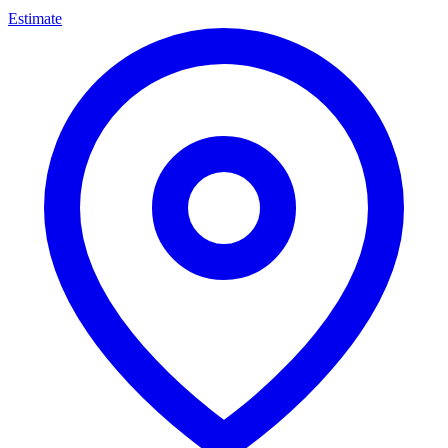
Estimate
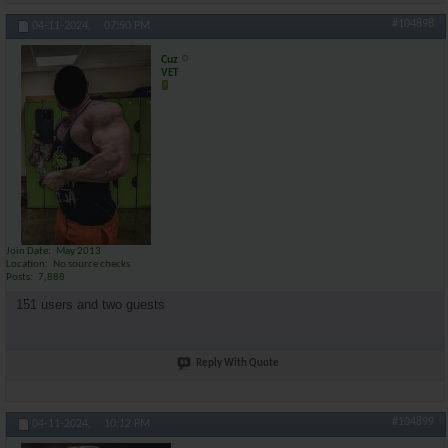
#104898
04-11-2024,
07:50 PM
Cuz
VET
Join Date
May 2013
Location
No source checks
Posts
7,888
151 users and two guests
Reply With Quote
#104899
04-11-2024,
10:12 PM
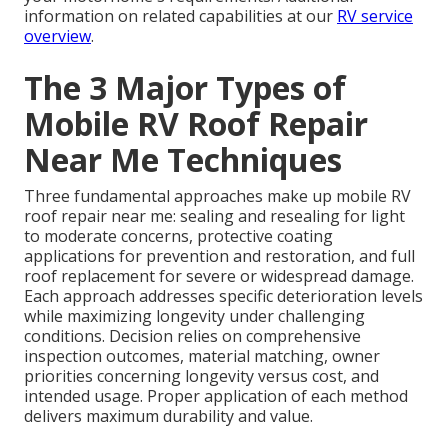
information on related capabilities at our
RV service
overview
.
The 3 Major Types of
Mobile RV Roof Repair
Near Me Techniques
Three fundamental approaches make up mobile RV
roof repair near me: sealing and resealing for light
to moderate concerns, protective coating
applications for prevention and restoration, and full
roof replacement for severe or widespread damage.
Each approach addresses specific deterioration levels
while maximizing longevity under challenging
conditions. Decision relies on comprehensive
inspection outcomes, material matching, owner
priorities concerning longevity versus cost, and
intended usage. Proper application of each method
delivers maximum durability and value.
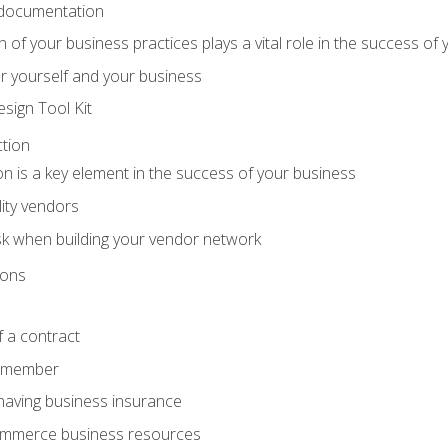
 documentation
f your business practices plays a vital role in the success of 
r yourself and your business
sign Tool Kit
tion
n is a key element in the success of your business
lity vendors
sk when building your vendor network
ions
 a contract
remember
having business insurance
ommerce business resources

→ **What is needed**
Starting with the line that contains "conditions. Decision relies on comprehensive", give the lines again exactly as they appear through the last line of the data, pictures excluded.

→ **Completed exercise**
conditions. Decision relies on comprehensive
inspection outcomes, material matching, owner
priorities concerning longevity versus cost, and
intended usage. Proper application of each method
delivers maximum durability and value.
 documentation
f your business practices plays a vital role in the success of 
r yourself and your business
sign Tool Kit
tion
n is a key element in the success of your business
lity vendors
sk when building your vendor network
ions
 a contract
remember
having business insurance
ommerce business resources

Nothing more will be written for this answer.